| EXERCISE PROMPT |
In the data that follows, count every line holding the string "động" and give the count alone.

| DATA RECORDS |
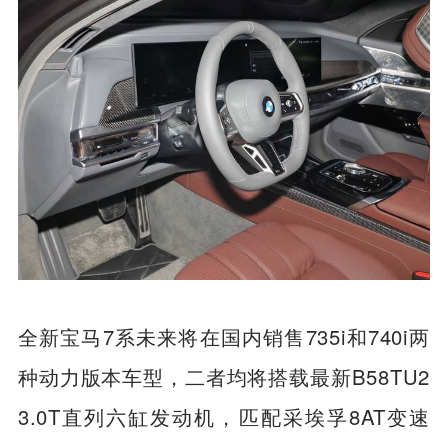
全新宝马7系未来将在国内销售735i和740i两
种动力版本车型，二者均将搭载最新B58TU2
3.0T直列六缸发动机，匹配采埃孚8AT变速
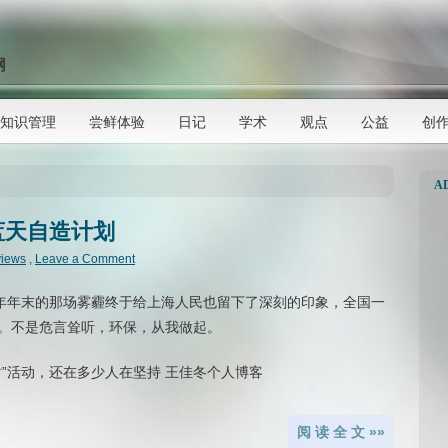
网
知识管理
尝鲜体验
日记
学术
观点
公益
创
A
：蓝天自造计划
views
,
Leave a Comment
去年年末的那场雾霾终于给上海人民也留下了深刻的印象，全国一
。不是危言耸听，环保，从我做起。
阅 读 全 文 »»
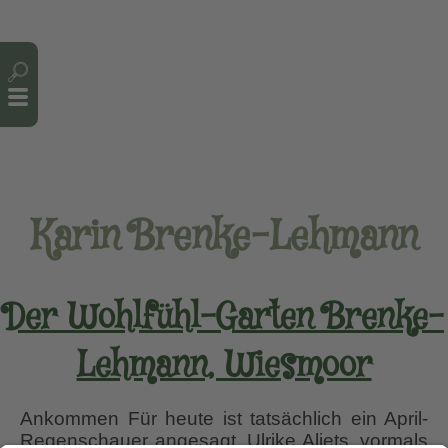
Cookie-Einstellungen
Karin Brenke-Lehmann
Der Wohlfühl-Garten Brenke-
Lehmann, Wiesmoor
Ankommen Für heute ist tatsächlich ein April-
Regenschauer angesagt. Ulrike Aljets, vormals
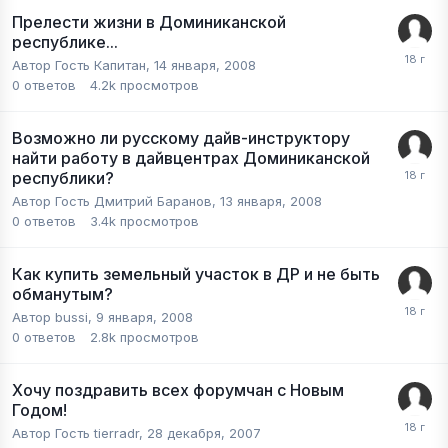
Прелести жизни в Доминиканской
республике...
Автор Гость Капитан,
14 января, 2008
0
ответов
4.2k
просмотров
Возможно ли русскому дайв-инструктору
найти работу в дайвцентрах Доминиканской
республики?
Автор Гость Дмитрий Баранов,
13 января, 2008
0
ответов
3.4k
просмотров
Как купить земельный участок в ДР и не быть
обманутым?
Автор
bussi
,
9 января, 2008
0
ответов
2.8k
просмотров
Хочу поздравить всех форумчан с Новым
Годом!
Автор Гость tierradr,
28 декабря, 2007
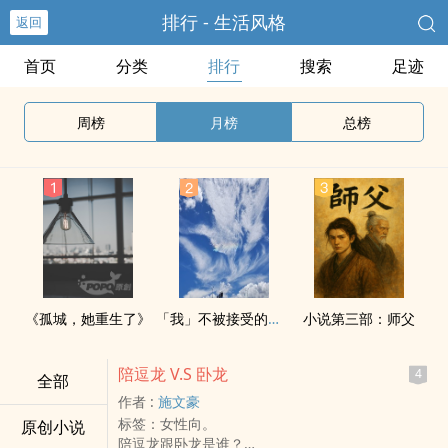
排行 - 生活风格
返回
首页
分类
排行
搜索
足迹
周榜
月榜
总榜
《孤城，她重生了》
「我」不被接受的原因
小说第三部：师父
陪逗龙 V.S 卧龙
4
全部
作者 :
施文豪
标签：女性向。
原创小说
陪逗龙跟卧龙是谁？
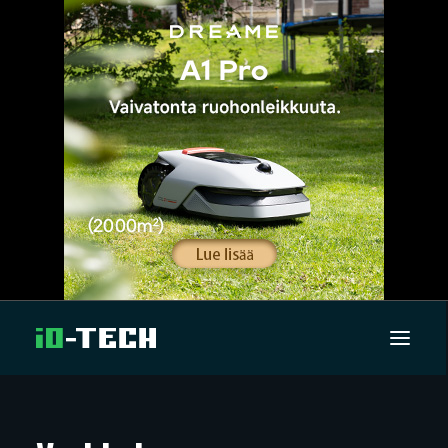
UUTISET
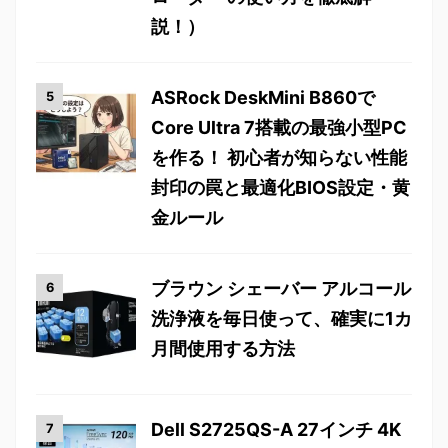
説！）
ASRock DeskMini B860で
Core Ultra 7搭載の最強小型PC
を作る！ 初心者が知らない性能
封印の罠と最適化BIOS設定・黄
金ルール
ブラウン シェーバー アルコール
洗浄液を毎日使って、確実に1カ
月間使用する方法
Dell S2725QS-A 27インチ 4K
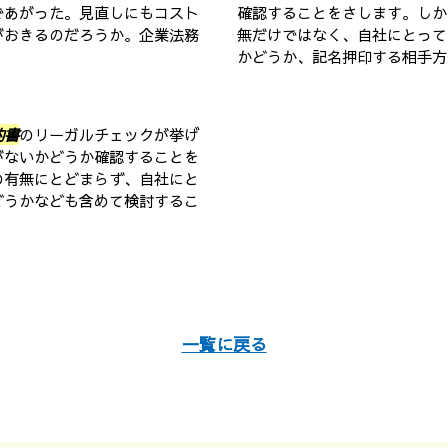
であがった。見直しにもコスト
確認することをさします。しか
がおきるのだろうか。企業法務
無だけではなく、自社にとって
かどうか、記名押印する相手方は
約書
のリーガルチェックが挙げ
がないかどうか確認することを
の有無にとどまらず、自社にと
どうかなども含めて検討するこ
一覧に戻る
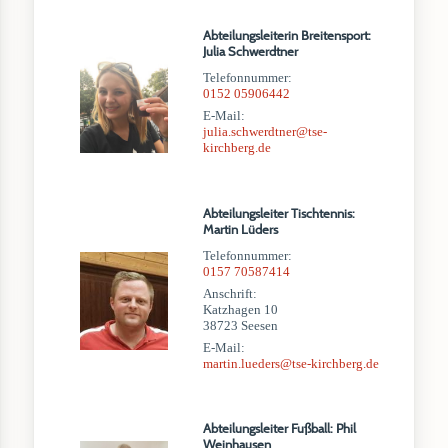
Abteilungsleiterin Breitensport:
Julia Schwerdtner
Telefonnummer:
0152 05906442
E-Mail:
julia.schwerdtner@tse-
kirchberg.de
Abteilungsleiter Tischtennis:
Martin Lüders
Telefonnummer:
0157 70587414
Anschrift:
Katzhagen 10
38723 Seesen
E-Mail:
martin.lueders@tse-kirchberg.de
Abteilungsleiter Fußball: Phil
Weinhausen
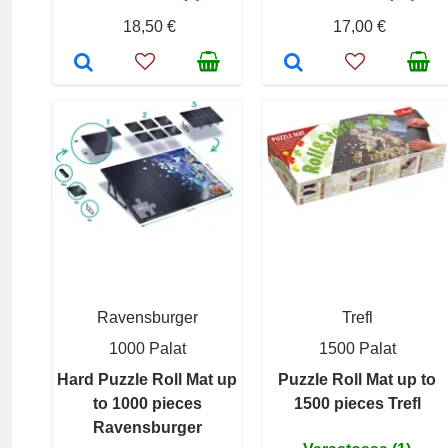
18,50 €
17,00 €
Ravensburger
Trefl
1000 Palat
1500 Palat
Hard Puzzle Roll Mat up
Puzzle Roll Mat up to
to 1000 pieces
1500 pieces Trefl
Ravensburger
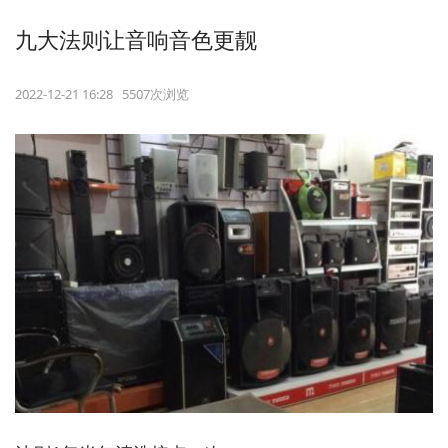
九大法则让音响音色更靓
2022-12-21 16:28 5507次浏览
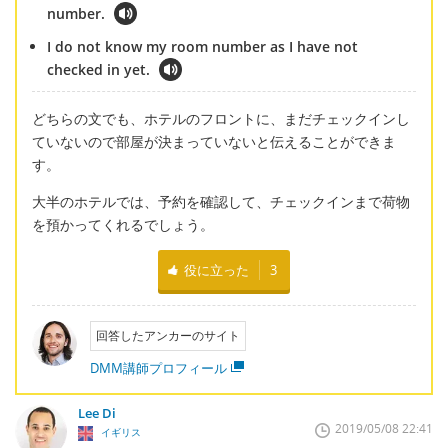
number.
I do not know my room number as I have not
checked in yet.
どちらの文でも、ホテルのフロントに、まだチェックインし
ていないので部屋が決まっていないと伝えることができま
す。
大半のホテルでは、予約を確認して、チェックインまで荷物
を預かってくれるでしょう。
役に立った
3
回答したアンカーのサイト
DMM講師プロフィール
Lee Di
2019/05/08 22:41
イギリス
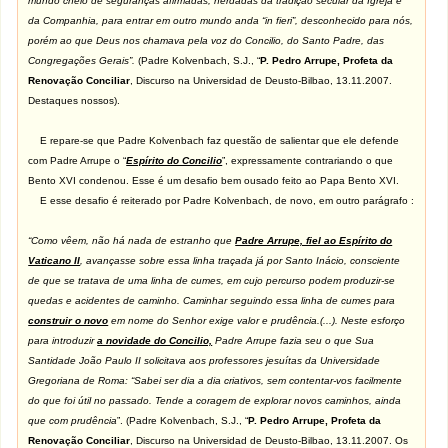
mundo cheio de seguranças afirmadas, herdadas da tradição secular da Igreja e
da Companhia, para entrar em outro mundo anda “in fieri”, desconhecido para nós,
porém ao que Deus nos chamava pela voz do Concilio, do Santo Padre, das
Congregações Gerais”.
(Padre Kolvenbach, S.J., “
P. Pedro Arrupe, Profeta da
Renovação Conciliar
, Discurso na Universidad de Deusto-Bilbao, 13.11.2007.
Destaques nossos).
E repare-se que Padre Kolvenbach faz questão de salientar que ele defende
com Padre Arrupe o “
Espírito do Concilio
”, expressamente contrariando o que
Bento XVI condenou. Esse é um desafio bem ousado feito ao Papa Bento XVI.
E esse desafio é reiterado por Padre Kolvenbach, de novo, em outro parágrafo :
“Como vêem, não há nada de estranho que
Padre Arrupe, fiel ao Espírito do
Vaticano II
, avançasse sobre essa linha traçada já por Santo Inácio, consciente
de que se tratava de uma linha de cumes, em cujo percurso podem produzir-se
quedas e acidentes de caminho. Caminhar seguindo essa linha de cumes para
construir o novo
em nome do Senhor exige valor e prudência.(...). Neste esforço
para introduzir
a novidade do Concilio,
Padre Arrupe fazia seu o que Sua
Santidade João Paulo II solicitava aos professores jesuítas da Universidade
Gregoriana de Roma: “Sabei ser dia a dia criativos, sem contentar-vos facilmente
do que foi útil no passado. Tende a coragem de explorar novos caminhos, ainda
que com prudência
”. (Padre Kolvenbach, S.J., “
P. Pedro Arrupe, Profeta da
Renovação Conciliar
, Discurso na Universidad de Deusto-Bilbao, 13.11.2007. Os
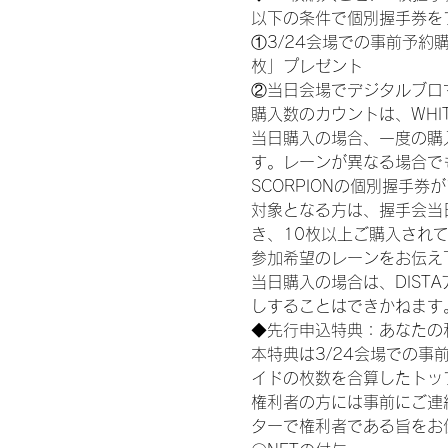
以下の条件で個別握手券を
①3/24会場での事前予約購
枚」プレゼント
②当日会場でデジタルブロ
購入数のカウントは、WHITE S
当日購入の場合、一度の購
す。レーンが異なる場合でも、
SCORPIONの個別握手
対象となる方は、握手会当
き、10枚以上ご購入され
参加希望のレーンをお伝え
当日購入の場合は、DIS
しすることはできかねます
◆先行申込特典：あなたの
本特典は3/24会場での事
イドの枚数を合算したトッ
権利者の方には事前にご連
ターで権利者である旨をお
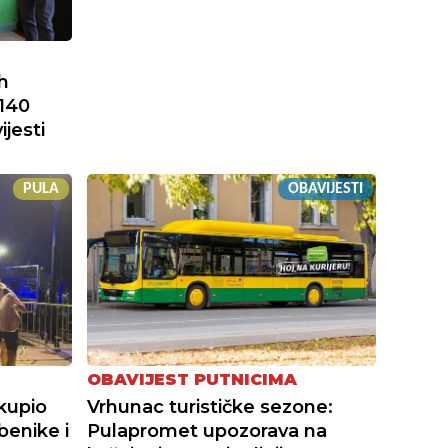
h
 140
ijesti
PULA
OBAVIJESTI
OBAVIJEST PUTNICIMA
kupio
Vrhunac turističke sezone:
benike i
Pulapromet upozorava na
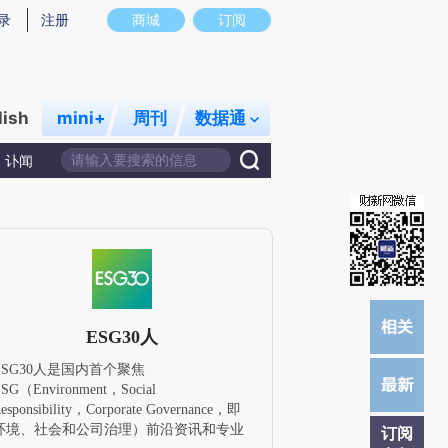
)提炼总结而成，可能与原文真实意图存在偏差。不代表财新观点和立场。推荐点击链接阅读原文细致比对和
录
注册
商城
订阅
lish
mini+
周刊
数据通
讣闻
ESG30人
ESG30人是国内首个聚焦
SG（Environment，Social
esponsibility，Corporate Governance，即
环境、社会和公司治理）前沿资讯和专业
订阅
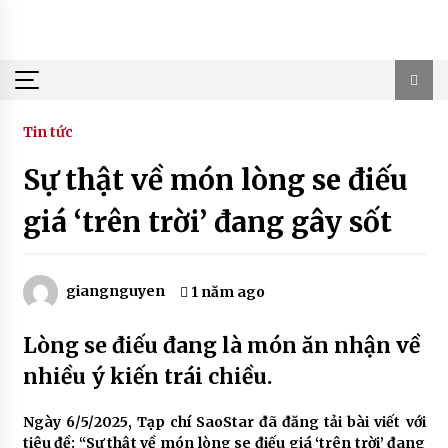
Skip
to
content
Tin tức
Sự thật về món lòng se điếu
giá ‘trên trời’ đang gây sốt
giangnguyen
1 năm ago
Lòng se điếu đang là món ăn nhận về
nhiều ý kiến trái chiều.
Ngày 6/5/2025, Tạp chí SaoStar đã đăng tải bài viết với
tiêu đề: “Sự thật về món lòng se điếu giá ‘trên trời’ đang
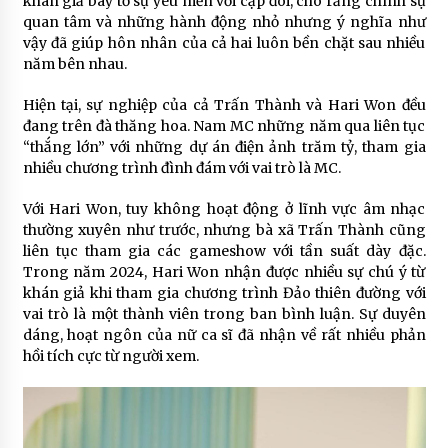
khán giả bày tỏ sự yêu mến với cặp đôi, cho rằng chính sự
quan tâm và những hành động nhỏ nhưng ý nghĩa như
vậy đã giúp hôn nhân của cả hai luôn bền chặt sau nhiều
năm bên nhau.
Hiện tại, sự nghiệp của cả Trấn Thành và Hari Won đều
đang trên đà thăng hoa. Nam MC những năm qua liên tục
“thắng lớn” với những dự án điện ảnh trăm tỷ, tham gia
nhiều chương trình đình đám với vai trò là MC.
Với Hari Won, tuy không hoạt động ở lĩnh vực âm nhạc
thường xuyên như trước, nhưng bà xã Trấn Thành cũng
liên tục tham gia các gameshow với tần suất dày đặc.
Trong năm 2024, Hari Won nhận được nhiều sự chú ý từ
khán giả khi tham gia chương trình Đảo thiên đường với
vai trò là một thành viên trong ban bình luận. Sự duyên
dáng, hoạt ngôn của nữ ca sĩ đã nhận về rất nhiều phản
hồi tích cực từ người xem.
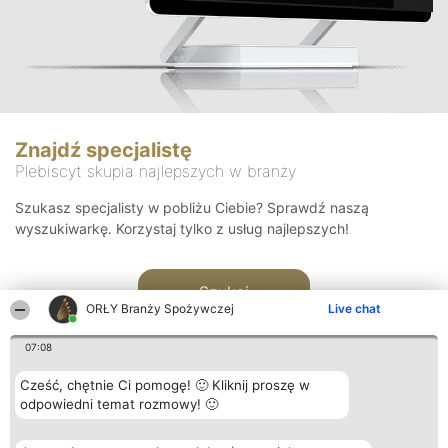
Znajdź specjalistę
Plebiscyt skupia najlepszych w branży
Szukasz specjalisty w pobliżu Ciebie? Sprawdź naszą
wyszukiwarkę. Korzystaj tylko z usług najlepszych!
Szukaj
ORŁY Branży Spożywczej
Live chat
07:08
Cześć, chętnie Ci pomogę! 🙂 Kliknij proszę w
odpowiedni temat rozmowy! 🙂
Organizator plebiscytu
Plebiscyt
Kontakt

| WRITTEN RESPONSE |
2